By Lolita Lark
RalphMag
February 2012
If you had the misfortune to live through the Eisenhower years, you will know how stifling, tedious, uneventful, yawn-inducing, stultifying and ultimately soul-killing those times were. We all knew that a small clan in Washington along with an even smaller one in Moscow held our lives in their hands as their hands inched towards the red buttons marked ICBM.
They threatened each other but not as much as they threatened us—for the button-pushers all had bunkers where they would ride out the ruination of the world. With that knowledge—you and me fried, them bunkered down underground—they were scaring the rest of us to death. They flitted from crisis to crisis, getting closer to the moment when most of the rest of us would be no more.
Those who didn’t live through it will never know how bleak these times were. We were all sitting on death row and the executioners babbled on, obviously not caring what we thought or wanted. All our lives hung by a threat (I meant to write “thread,” but the other will do as well). The continuing close calls (Berlin, Hungary, Suez, Cuba, Quemoy, Matsu) made the rest of us sure that we were going to be incinerated by a blaze initiated by a bunch of dolts. And every time we protested, we were accused of siding with the enemy.
I think most of us reacted as people do when they are faced with their own immanent death. Those floating at the edge—capital punishment, cancer, heart disease, no matter how brave, pious and accepting—seem to turn inwards and distant, what Keats defined as ending up in the place
1. “Where youth grows pale, and spectre-thin, and dies;
2. Where but to think is to be full of sorrow.”
§ § §
And yet in the midst of this madness, a ray of light burst forth. First there was Paul Krassner’s Realist. Within a short time, Max Scheer’s Berkeley Barb, Art Kunkin’s Los Angeles Free Press, John Wilcock’s East Village Other, the Oracle in San Francisco (one of the most fetching, with its delicate tracery) . . . along with others at East Michigan State University and the University of Texas.

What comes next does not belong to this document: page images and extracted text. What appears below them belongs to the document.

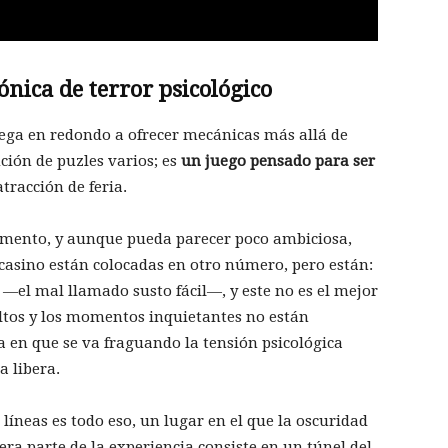
nica de terror psicológico
ega en redondo a ofrecer mecánicas más allá de
ción de puzles varios; es
un juego pensado para ser
atracción de feria.
omento, y aunque pueda parecer poco ambiciosa,
el casino están colocadas en otro número, pero están:
el mal llamado susto fácil—, y este no es el mejor
altos y los momentos inquietantes no están
 en que se va fraguando la tensión psicológica
a libera.
 líneas es todo eso, un lugar en el que la oscuridad
ra parte de la experiencia consiste en un túnel del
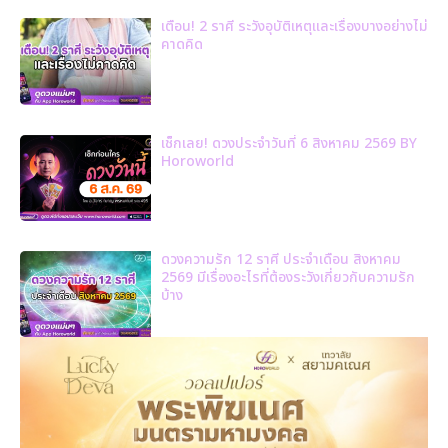
เตือน! 2 ราศี ระวังอุบัติเหตุและเรื่องบางอย่างไม่
คาดคิด
เช็กเลย! ดวงประจำวันที่ 6 สิงหาคม 2569 BY
Horoworld
ดวงความรัก 12 ราศี ประจำเดือน สิงหาคม
2569 มีเรื่องอะไรที่ต้องระวังเกี่ยวกับความรัก
บ้าง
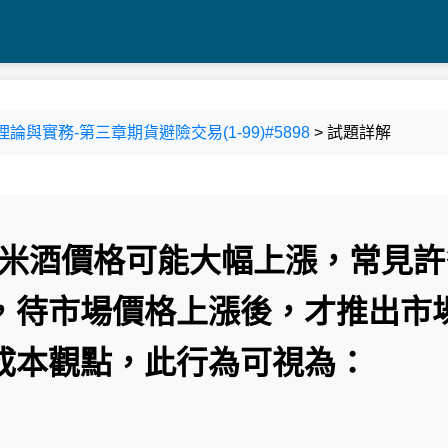
貨-理論與實務-第三章期貨避險交易(1-99)#5898
> 試題詳解
期米酒價格可能大幅上漲，常見許
，待市場價格上漲後，才推出市
成本觀點，此行為可視為：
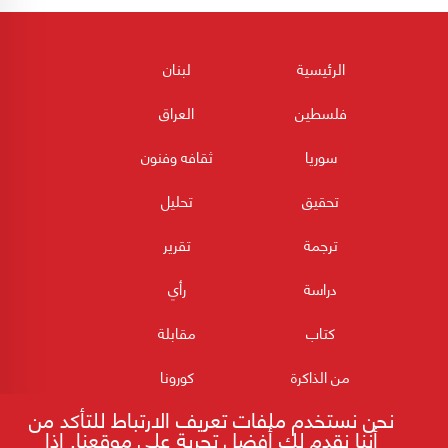
الرئيسية
لبنان
فلسطين
العراق
سوريا
ثقافه وفنون
تحقيق
تحليل
ترجمة
تقرير
دراسة
رأي
كتاب
مقابلة
من الذاكرة
كورونا
نحن نستخدم ملفات تعريف الارتباط للتأكد من
أننا نقدم لك أفضل تجربة على موقعنا. إذا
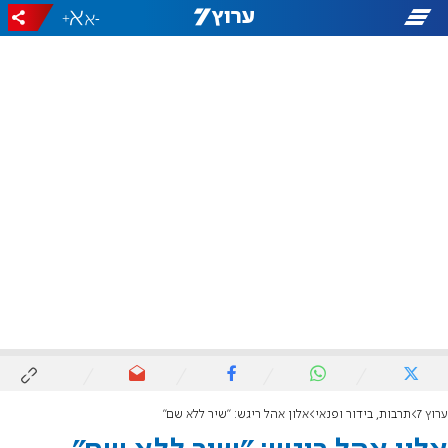
+
-
ערוץ 7
תרבות, בידור ופנאי
אלון אהל ריגש: "שיר ללא שם"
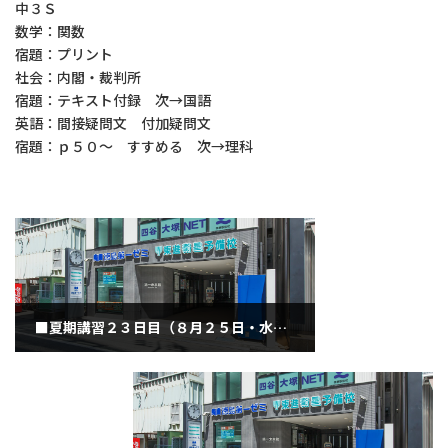
中３Ｓ
数学：関数
宿題：プリント
社会：内閣・裁判所
宿題：テキスト付録 次→国語
英語：間接疑問文 付加疑問文
宿題：ｐ５０～ すすめる 次→理科
■夏期講習２３日目（８月２５日・水曜日）
2021年8月25日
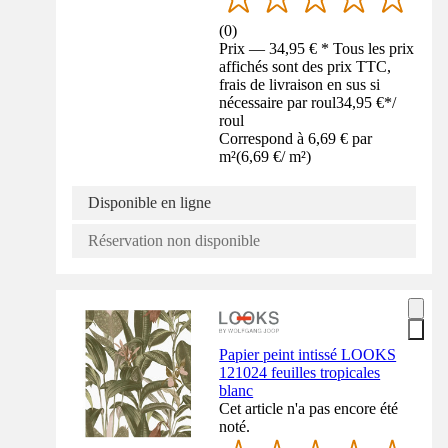
(
0
)
Prix — 34,95 € * Tous les prix
affichés sont des prix TTC,
frais de livraison en sus si
nécessaire par roul
34,95 €
*
/
roul
Correspond à 6,69 € par
m²
(
6,69 €
/
m²
)
Disponible en ligne
Réservation non disponible
Papier peint intissé LOOKS
121024 feuilles tropicales
blanc
Cet article n'a pas encore été
noté.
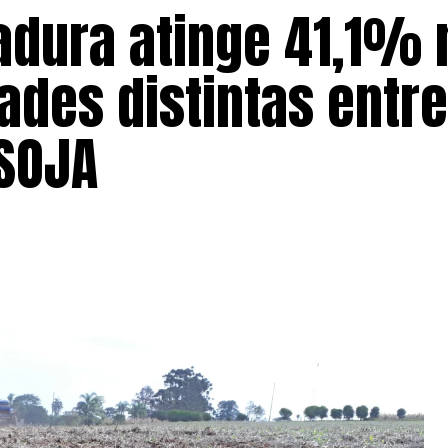
adura atinge 41,1% 
ades distintas entre
 SOJA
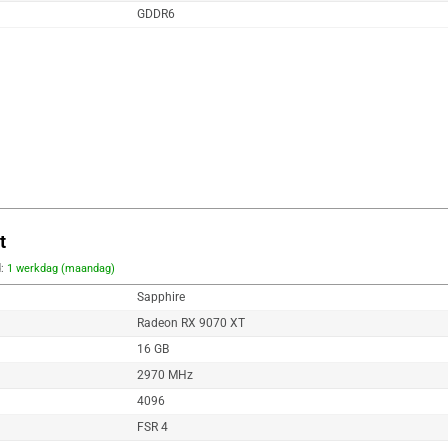
GDDR6
t
d:
1 werkdag (maandag)
Sapphire
Radeon RX 9070 XT
16 GB
2970 MHz
4096
FSR 4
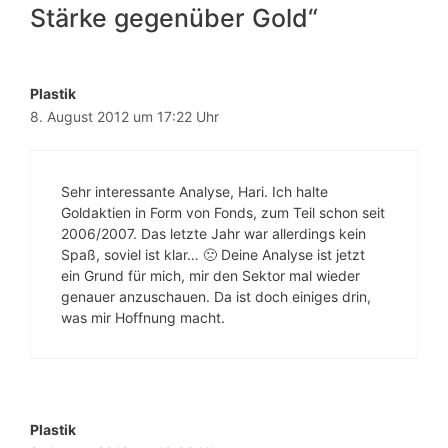
Stärke gegenüber Gold“
Plastik
8. August 2012 um 17:22 Uhr
Sehr interessante Analyse, Hari. Ich halte
Goldaktien in Form von Fonds, zum Teil schon seit
2006/2007. Das letzte Jahr war allerdings kein
Spaß, soviel ist klar… 🙁 Deine Analyse ist jetzt
ein Grund für mich, mir den Sektor mal wieder
genauer anzuschauen. Da ist doch einiges drin,
was mir Hoffnung macht.
Plastik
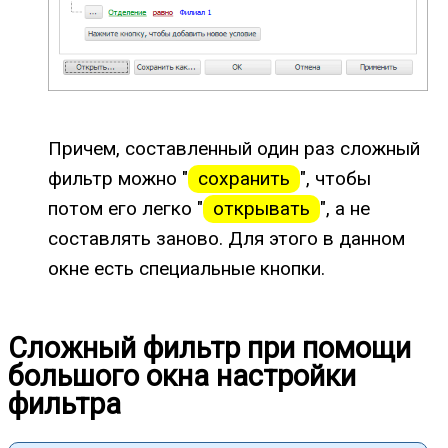
Причем, составленный один раз сложный
фильтр можно "
сохранить
", чтобы
потом его легко "
открывать
", а не
составлять заново. Для этого в данном
окне есть специальные кнопки.
Сложный фильтр при помощи
большого окна настройки
фильтра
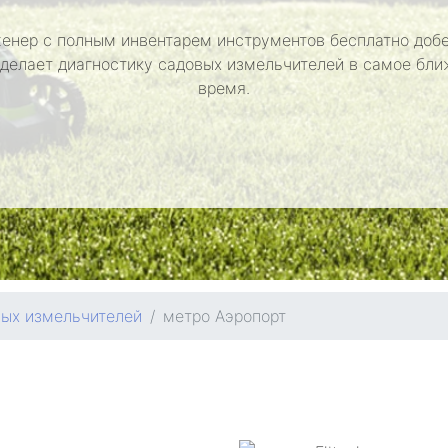
енер с полным инвентарем инструментов бесплатно добе
сделает диагностику садовых измельчителей в самое бл
время.
вых измельчителей
метро Аэропорт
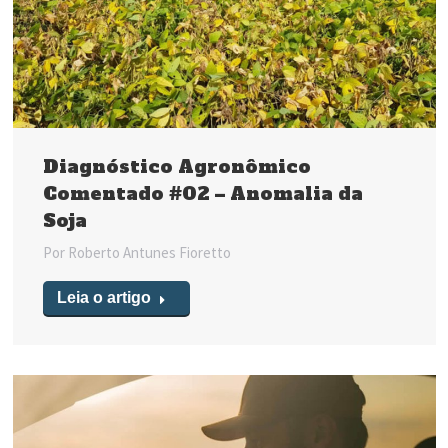
Diagnóstico Agronômico
Comentado #02 – Anomalia da
Soja
Por
Roberto Antunes Fioretto
Leia o artigo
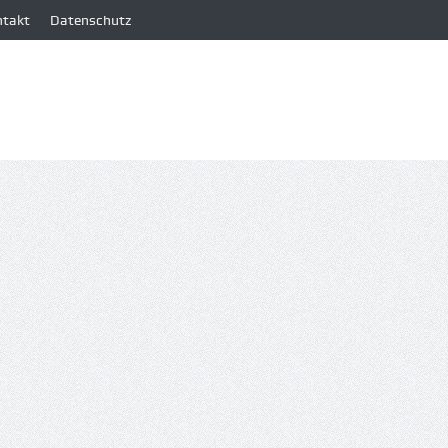
ntakt
Datenschutz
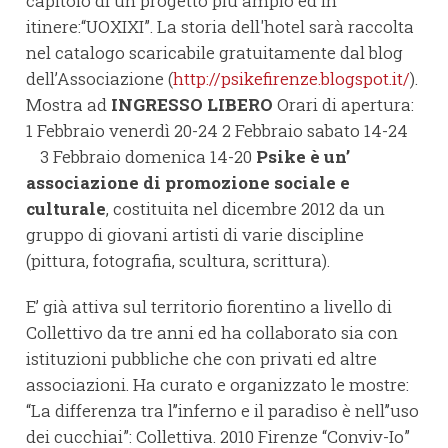
capitolo di un progetto più ampio ed in
itinere:“UOXIXI”. La storia dell'hotel sarà raccolta
nel catalogo scaricabile gratuitamente dal blog
dell’Associazione (
http://psikefirenze.blogspot.it/
).
Mostra ad
INGRESSO LIBERO
Orari di apertura:
1 Febbraio venerdì 20-24 2 Febbraio sabato 14-24
3 Febbraio domenica 14-20
Psike è un’
associazione di promozione sociale e
culturale
, costituita nel dicembre 2012 da un
gruppo di giovani artisti di varie discipline
(pittura, fotografia, scultura, scrittura).
E’ già attiva sul territorio fiorentino a livello di
Collettivo da tre anni ed ha collaborato sia con
istituzioni pubbliche che con privati ed altre
associazioni. Ha curato e organizzato le mostre:
“La differenza tra l’’inferno e il paradiso è nell’’uso
dei cucchiai”: Collettiva. 2010 Firenze “Conviv-Io”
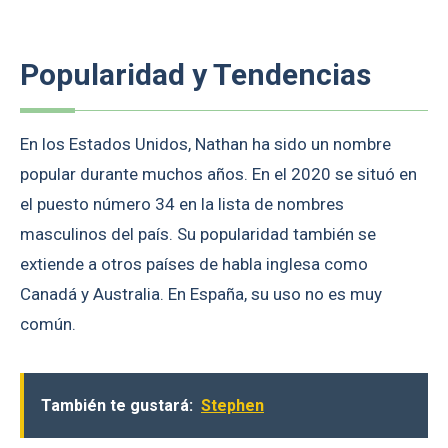
Popularidad y Tendencias
En los Estados Unidos, Nathan ha sido un nombre
popular durante muchos años. En el 2020 se situó en
el puesto número 34 en la lista de nombres
masculinos del país. Su popularidad también se
extiende a otros países de habla inglesa como
Canadá y Australia. En España, su uso no es muy
común.
También te gustará:
Stephen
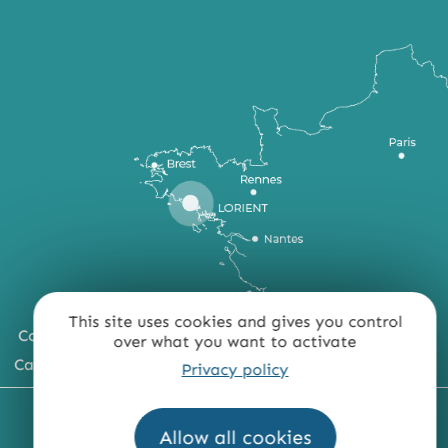
This site uses cookies and gives you control
Comment venir ?
over what you want to activate
Carte du territoire
Privacy policy
MENTIONS LÉGALES
PLAN DU SITE
Allow all cookies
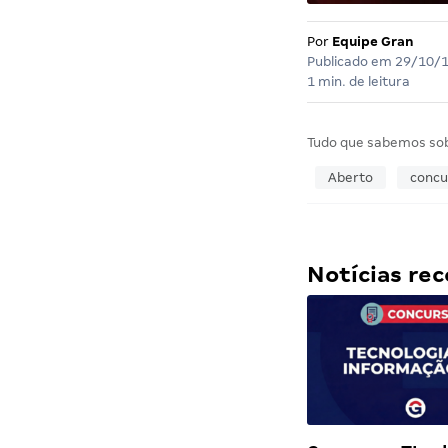
Por
Equipe Gran
Publicado em
29/10/
1 min. de leitura
Tudo que sabemos so
Aberto
concu
Notícias r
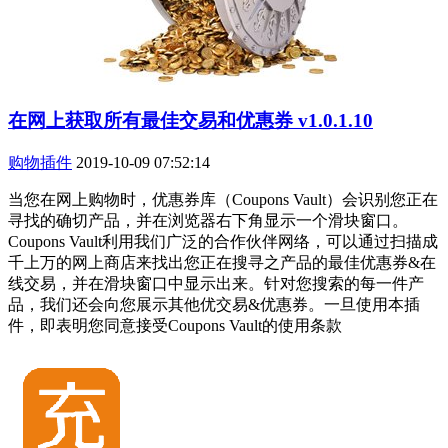
在网上获取所有最佳交易和优惠券 v1.0.1.10
购物插件
2019-10-09 07:52:14
当您在网上购物时，优惠券库（Coupons Vault）会识别您正在
寻找的确切产品，并在浏览器右下角显示一个滑块窗口。
Coupons Vault利用我们广泛的合作伙伴网络，可以通过扫描成
千上万的网上商店来找出您正在搜寻之产品的最佳优惠券&在
线交易，并在滑块窗口中显示出来。针对您搜索的每一件产
品，我们还会向您展示其他优交易&优惠券。一旦使用本插
件，即表明您同意接受Coupons Vault的使用条款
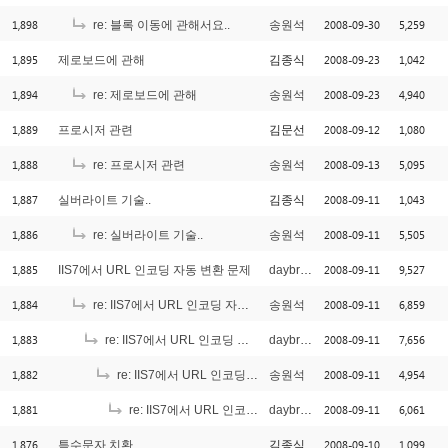
1,898
2008-09-30
5,259
re: 블록 이동에 관해서요..
송원석
1,895
2008-09-23
1,042
제로보드에 관해
김종식
1,894
2008-09-23
4,940
re: 제로보드에 관해
송원석
1,889
2008-09-12
1,080
프로시저 관련
김문선
1,888
2008-09-13
5,095
re: 프로시저 관련
송원석
1,887
2008-09-11
1,043
실버라이트 기술..
김종식
1,886
2008-09-11
5,505
re: 실버라이트 기술..
송원석
1,885
2008-09-11
9,527
IIS7에서 URL 인코딩 자동 변환 문제
daybreaker
1,884
2008-09-11
6,859
re: IIS7에서 URL 인코딩 자동 변환 문제
송원석
1,883
2008-09-11
7,656
re: IIS7에서 URL 인코딩 자동 변환 문제
daybreaker
1,882
2008-09-11
4,954
re: IIS7에서 URL 인코딩 자동 변환 문제
송원석
1,881
2008-09-11
6,061
re: IIS7에서 URL 인코딩 자동 변환 문제
daybreaker
1,876
2008-09-10
1,099
특수문자 치환..
김종식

Then suddenly there were hundreds of tabloids, filled with a sane madness, all made possible by “photo-offset.” So simple, so obvious, so cheap. All you had to do was to stick stuff on a piece of cardboard (typeset, rub-on letters for headlines, halftones) and then you’d take it to the printer, and he would shoot it, and you’d say “we want 5,000 copies,” and they would do it on newsprint, cheap rough paper, and suddenly, as Thorne Dreyer writes, “It was amazing because it started out being five or six underground newspapers and eventually there were hundreds all over the world.”
On the Ground consists of interviews with a couple of dozen of those who were there at the beginning: Krassner, Kunkin, Scheer, Shero, and—trying to tie them all together—the Liberation News Service. It’s a great deal of fun to read these memoirs, brings back memories of ratty offices with people everywhere, doing all sorts of weird stuff. For example, Judy Gumbo Albert worked for the Barb, in their sex-ad department (and their sex ads were a howl): “I always knew when one of my favorite clients was walking down the street on his way into the Barb office because I recognized the loud clanking from the chains he wore.” He was, she tells us, “very sweet and polite” and he would write his ad, “Seeking young man for western games.”
1. I was a naïve young woman from Canada; this job really opened me up to, and made me appreciate the diversity of human sexuality.
§ § §
One of the best interviews here is with Harvey Wasserman. He helped start LNS and here he nails down for all of us the ethos of the times. It was about building a community, about suddenly finding others who felt that America was on the wrong track . . . feeling that we had a chance to get things back on course again.
In the process, we built communities, communities of like-minded people, who we could hang out with, get stoned with, work with: “You start off with a small core and people are on each other’s wavelength, personally and politically, you think the same way . . . and there is no decision-making problem. It’s a family situation, really.”
1. We never had editorial meetings. Anybody in our little group who wanted to put out an article put it out. We all loved each other’s stuff . . . we really were just all on the same page.
And then, sigh, inevitably, “The group in New York wanted to have editorial meetings to decide what was going to go in the news service. Our feeling was: we’re not a newspaper, we’re a news service, we’re putting stuff out there and if the editors want to run it that’s up to them.”
1. It was a magical time for us. And that word “magic” was used because somehow everything was impossible, all the situations we confronted were impossible, and somehow we got through them.
And then “they wanted to throw us out . . . We started having these meetings to work things out. It’s like a marriage, when you start having meetings you know you’re in trouble.”
§ § §
If you are an old underground fan like I am, the pictures here will knock you out. Full page spreads from the Barb or the Seed or Rat . . . and the drawings: “The Fabulous Furry Freak Brothers”—I actually had friends from back then that looked like the three of them. Oh, the cartoons. My god, there are a couple here by Crumb that in the not-so-stoned twenty-first century could get you locked up in the gray-bar hotel. We’re surprised that PM had the guts to publish them. And as I am writing this I am thinking: What has happened to us now? What are we so afraid of now?